The standard normal distribution is centered around zero and has a standard deviation of one. So, if we want to change the mean and standard deviation of our normal distribution, we can multiply the random numbers by the standard deviation and shift the mean by addition. For example, the following code will generate 5 random numbers from a normal distribution with a mean of 10 and a standard deviation of 2.

# multiply by sd and add mean
randn(5) * 2 + 10

array([10.73838116,  8.23491577,  9.79708733, 10.38771634,  9.32476956])

4.5.3 Random Integers

The np.random.randint() function generates random integers. For example, the following code will generate eight random integers between 0 and 10.

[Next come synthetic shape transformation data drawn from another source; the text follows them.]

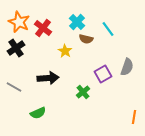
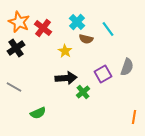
black arrow: moved 18 px right
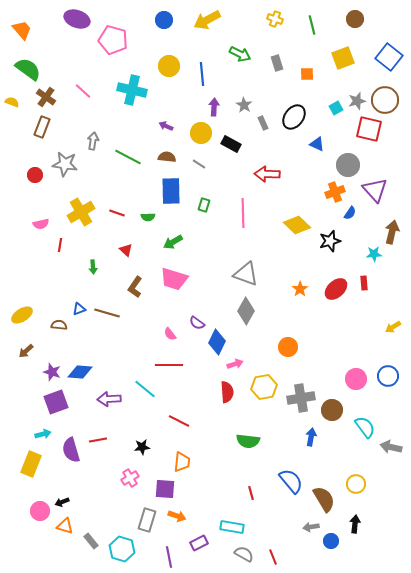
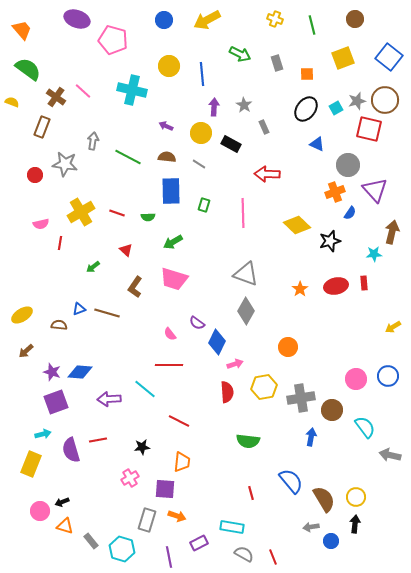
brown cross at (46, 97): moved 10 px right
black ellipse at (294, 117): moved 12 px right, 8 px up
gray rectangle at (263, 123): moved 1 px right, 4 px down
red line at (60, 245): moved 2 px up
green arrow at (93, 267): rotated 56 degrees clockwise
red ellipse at (336, 289): moved 3 px up; rotated 30 degrees clockwise
gray arrow at (391, 447): moved 1 px left, 8 px down
yellow circle at (356, 484): moved 13 px down
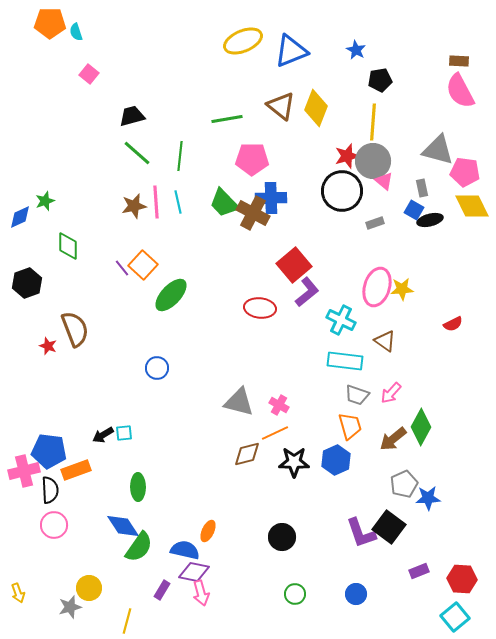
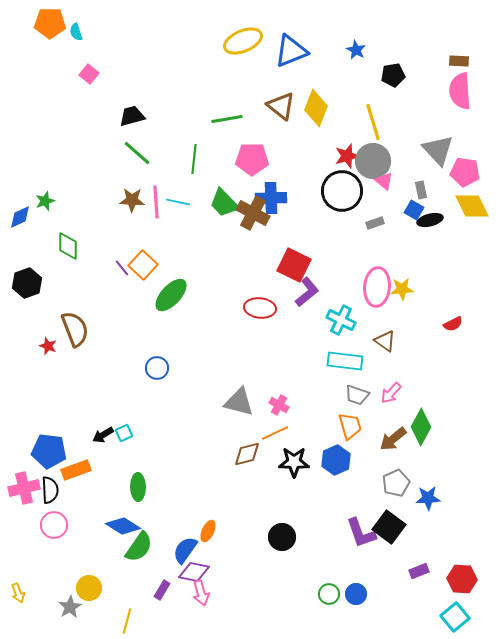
black pentagon at (380, 80): moved 13 px right, 5 px up
pink semicircle at (460, 91): rotated 24 degrees clockwise
yellow line at (373, 122): rotated 21 degrees counterclockwise
gray triangle at (438, 150): rotated 32 degrees clockwise
green line at (180, 156): moved 14 px right, 3 px down
gray rectangle at (422, 188): moved 1 px left, 2 px down
cyan line at (178, 202): rotated 65 degrees counterclockwise
brown star at (134, 206): moved 2 px left, 6 px up; rotated 15 degrees clockwise
red square at (294, 265): rotated 24 degrees counterclockwise
pink ellipse at (377, 287): rotated 12 degrees counterclockwise
cyan square at (124, 433): rotated 18 degrees counterclockwise
pink cross at (24, 471): moved 17 px down
gray pentagon at (404, 484): moved 8 px left, 1 px up
blue diamond at (123, 526): rotated 24 degrees counterclockwise
blue semicircle at (185, 550): rotated 68 degrees counterclockwise
green circle at (295, 594): moved 34 px right
gray star at (70, 607): rotated 15 degrees counterclockwise
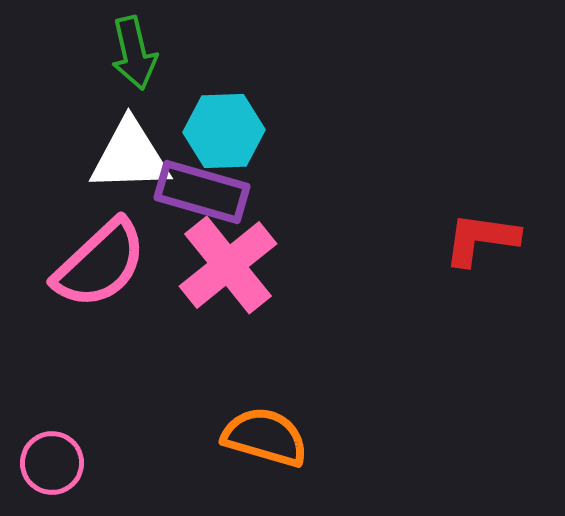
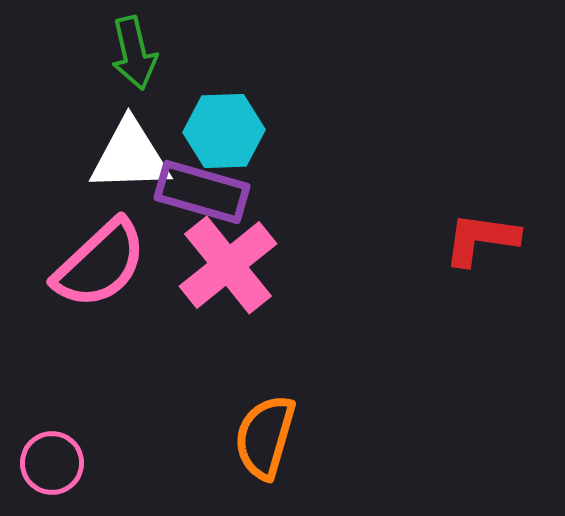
orange semicircle: rotated 90 degrees counterclockwise
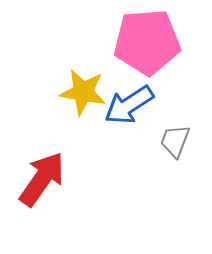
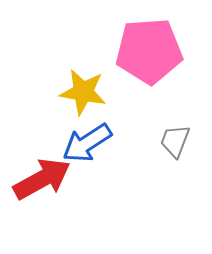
pink pentagon: moved 2 px right, 9 px down
blue arrow: moved 42 px left, 38 px down
red arrow: rotated 26 degrees clockwise
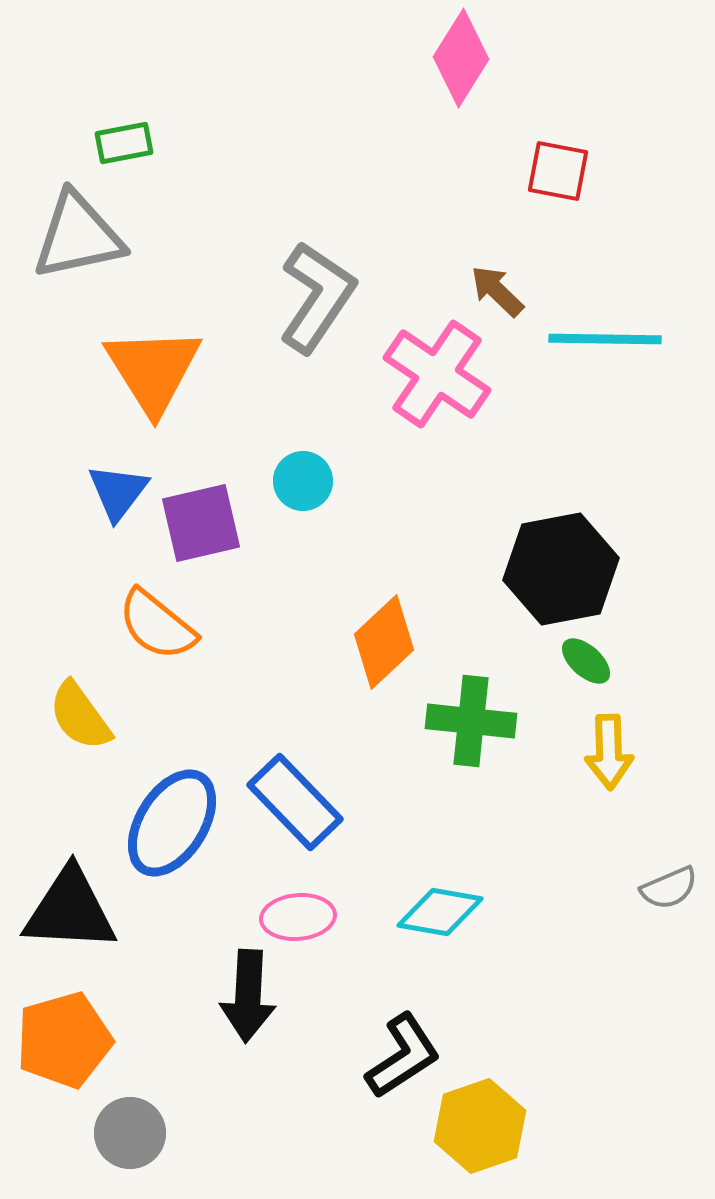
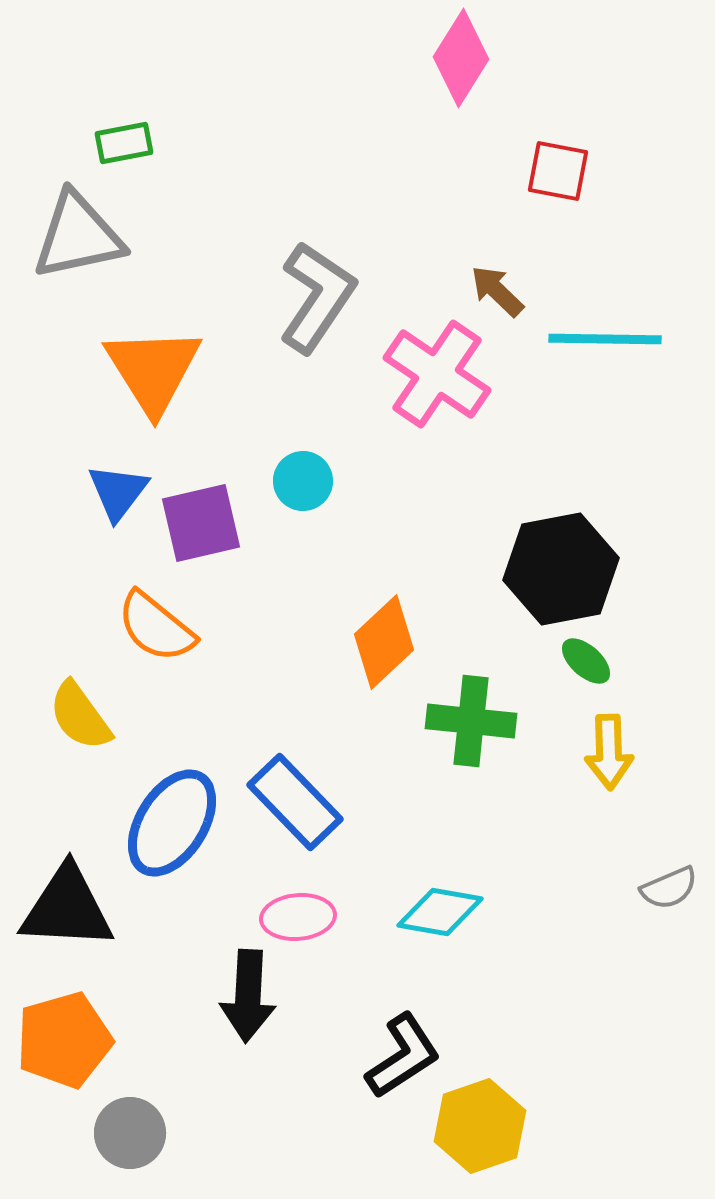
orange semicircle: moved 1 px left, 2 px down
black triangle: moved 3 px left, 2 px up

from numpy.random import randint

randint(0, 10, 8)

array([7, 7, 9, 4, 0, 3, 3, 0])

If you want the results to be reproducible, you can set the seed using the np.random.seed() function. For example, the following code will generate the same random numbers every time you run it.

np.random.seed(42)
randint(0, 10, 8)

array([6, 3, 7, 4, 6, 9, 2, 6])

The this code draws numbers with replacement from the integers between 0 and 10. If you want to draw numbers without replacement, you can use the choice() function. For example, the following code will draw 5 random numbers without replacement from the integers between 0 and 10.

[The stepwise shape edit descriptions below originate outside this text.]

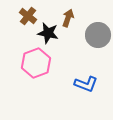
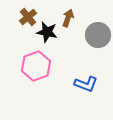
brown cross: moved 1 px down; rotated 12 degrees clockwise
black star: moved 1 px left, 1 px up
pink hexagon: moved 3 px down
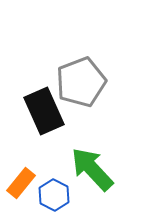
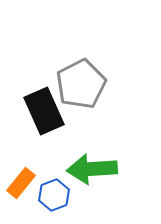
gray pentagon: moved 2 px down; rotated 6 degrees counterclockwise
green arrow: rotated 51 degrees counterclockwise
blue hexagon: rotated 12 degrees clockwise
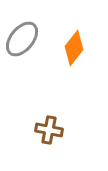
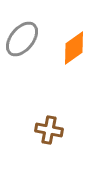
orange diamond: rotated 16 degrees clockwise
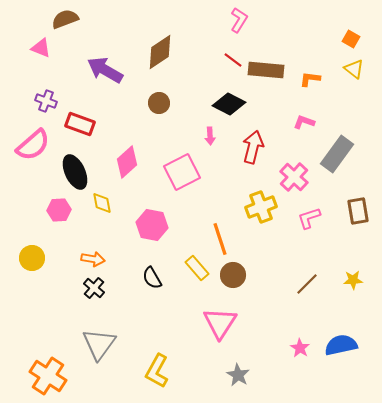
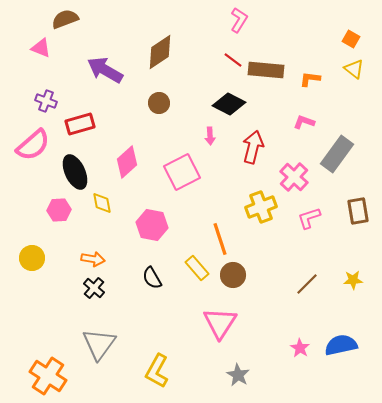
red rectangle at (80, 124): rotated 36 degrees counterclockwise
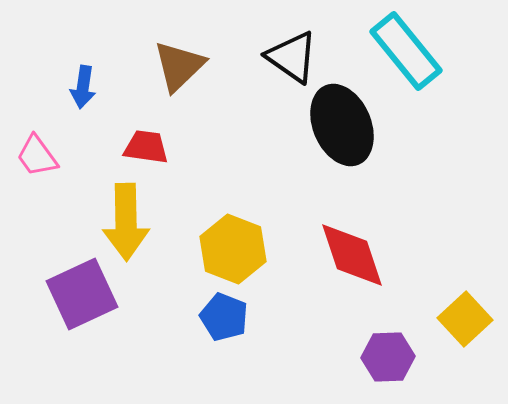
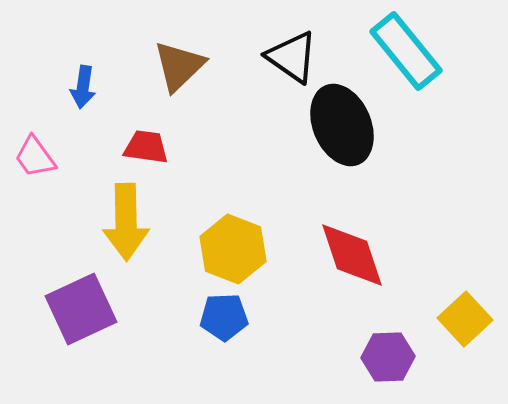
pink trapezoid: moved 2 px left, 1 px down
purple square: moved 1 px left, 15 px down
blue pentagon: rotated 24 degrees counterclockwise
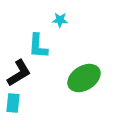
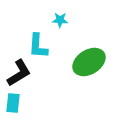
green ellipse: moved 5 px right, 16 px up
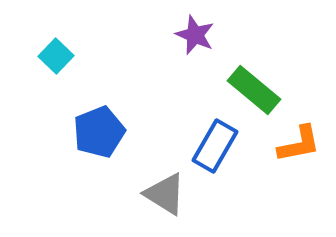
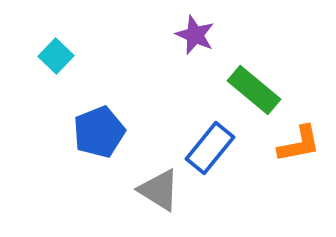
blue rectangle: moved 5 px left, 2 px down; rotated 9 degrees clockwise
gray triangle: moved 6 px left, 4 px up
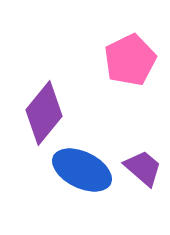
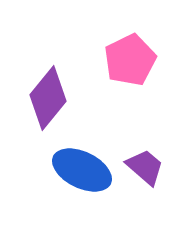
purple diamond: moved 4 px right, 15 px up
purple trapezoid: moved 2 px right, 1 px up
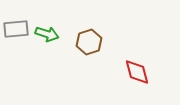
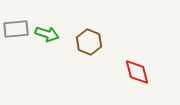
brown hexagon: rotated 20 degrees counterclockwise
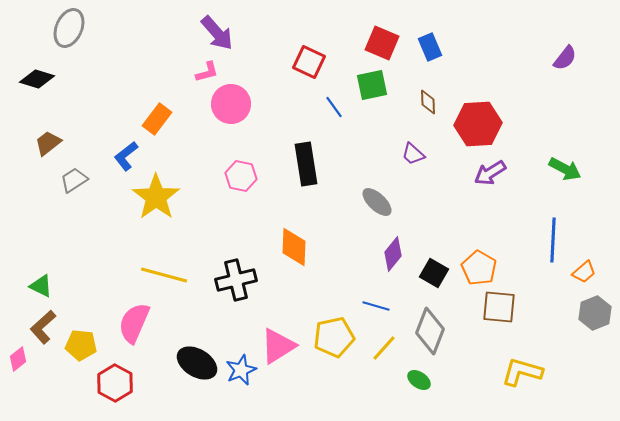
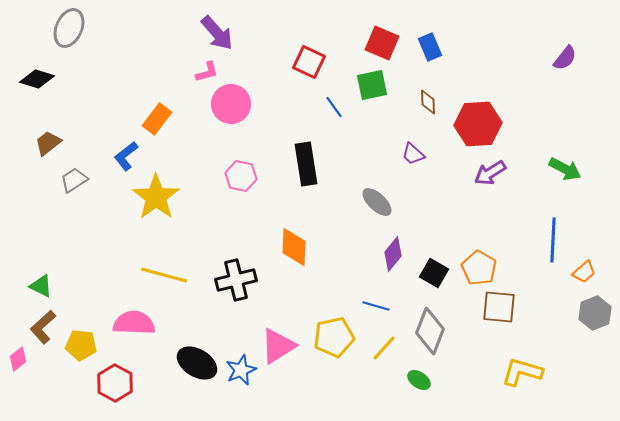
pink semicircle at (134, 323): rotated 69 degrees clockwise
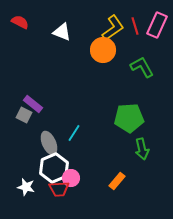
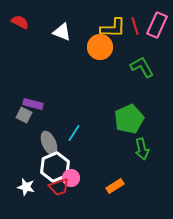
yellow L-shape: rotated 36 degrees clockwise
orange circle: moved 3 px left, 3 px up
purple rectangle: rotated 24 degrees counterclockwise
green pentagon: moved 1 px down; rotated 20 degrees counterclockwise
white hexagon: moved 1 px right, 1 px up
orange rectangle: moved 2 px left, 5 px down; rotated 18 degrees clockwise
red trapezoid: moved 2 px up; rotated 15 degrees counterclockwise
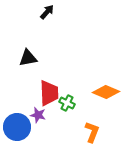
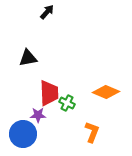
purple star: rotated 14 degrees counterclockwise
blue circle: moved 6 px right, 7 px down
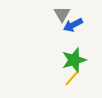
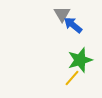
blue arrow: rotated 66 degrees clockwise
green star: moved 6 px right
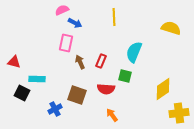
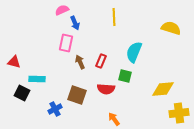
blue arrow: rotated 40 degrees clockwise
yellow diamond: rotated 30 degrees clockwise
orange arrow: moved 2 px right, 4 px down
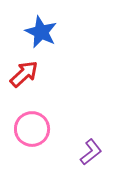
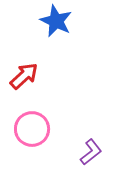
blue star: moved 15 px right, 11 px up
red arrow: moved 2 px down
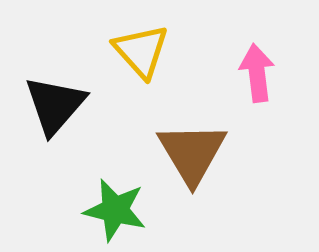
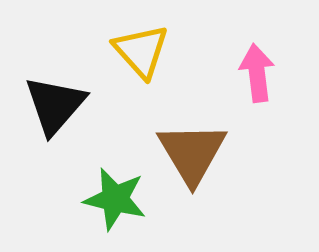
green star: moved 11 px up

np.random.choice(10, 5, replace=False)

array([0, 6, 9, 1, 8])

4.6 Array Operations

You can perform element-wise operations on NumPy arrays. For example, you can add two arrays together, subtract one array from another, multiply two arrays, and divide one array by another. Let’s see some examples.

4.6.1 Basic Operations

You can perform basic arithmetic operations on NumPy arrays. For example, the following code will add two arrays together.

a = np.array([1, 2, 3, 4, 5])

a + a

array([ 2,  4,  6,  8, 10])

The same goes for subtraction and multiplication.

# subtraction
a - a

array([0, 0, 0, 0, 0])

# multiplication
a * a

array([ 1,  4,  9, 16, 25])

You can also divide two arrays:

a / a

array([1., 1., 1., 1., 1.])

Scalar operations are also possible. For example, the following code will multiply every element in the array by 2.

a * 2

array([ 2,  4,  6,  8, 10])

You can also add or subtract a scalar from an array.

# addition
a + 2

array([3, 4, 5, 6, 7])

4.6.2 Universal Functions

NumPy provides a number of universal functions that can be applied to arrays. For example, the np.sqrt() function calculates the square root of every element in the array.

np.sqrt(a)

array([1.        , 1.41421356, 1.73205081, 2.        , 2.23606798])

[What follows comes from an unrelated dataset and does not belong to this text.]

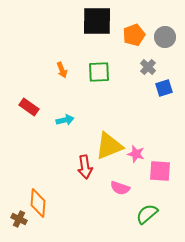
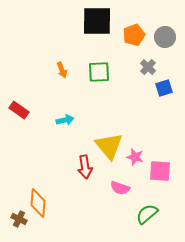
red rectangle: moved 10 px left, 3 px down
yellow triangle: rotated 48 degrees counterclockwise
pink star: moved 1 px left, 3 px down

You can do things like finding the maximum or minimum value in an array.

# maximum value
np.max(a)

This is equivalent to using the max() method.

a.max()

You can also find the index of the maximum value in the array.

np.argmax(a)

Trigonometric functions are also available, such as np.sin(), np.cos(), and np.tan().

np.cos(a)

array([ 0.54030231, -0.41614684, -0.9899925 , -0.65364362,  0.28366219])

There are many more universal functions available in NumPy. You can find a list of them in the NumPy documentation. That’s it for NumPy. In the next section, we will look at Pandas, which will introduce us to DataFrames, a powerful data structure for data analysis in Python.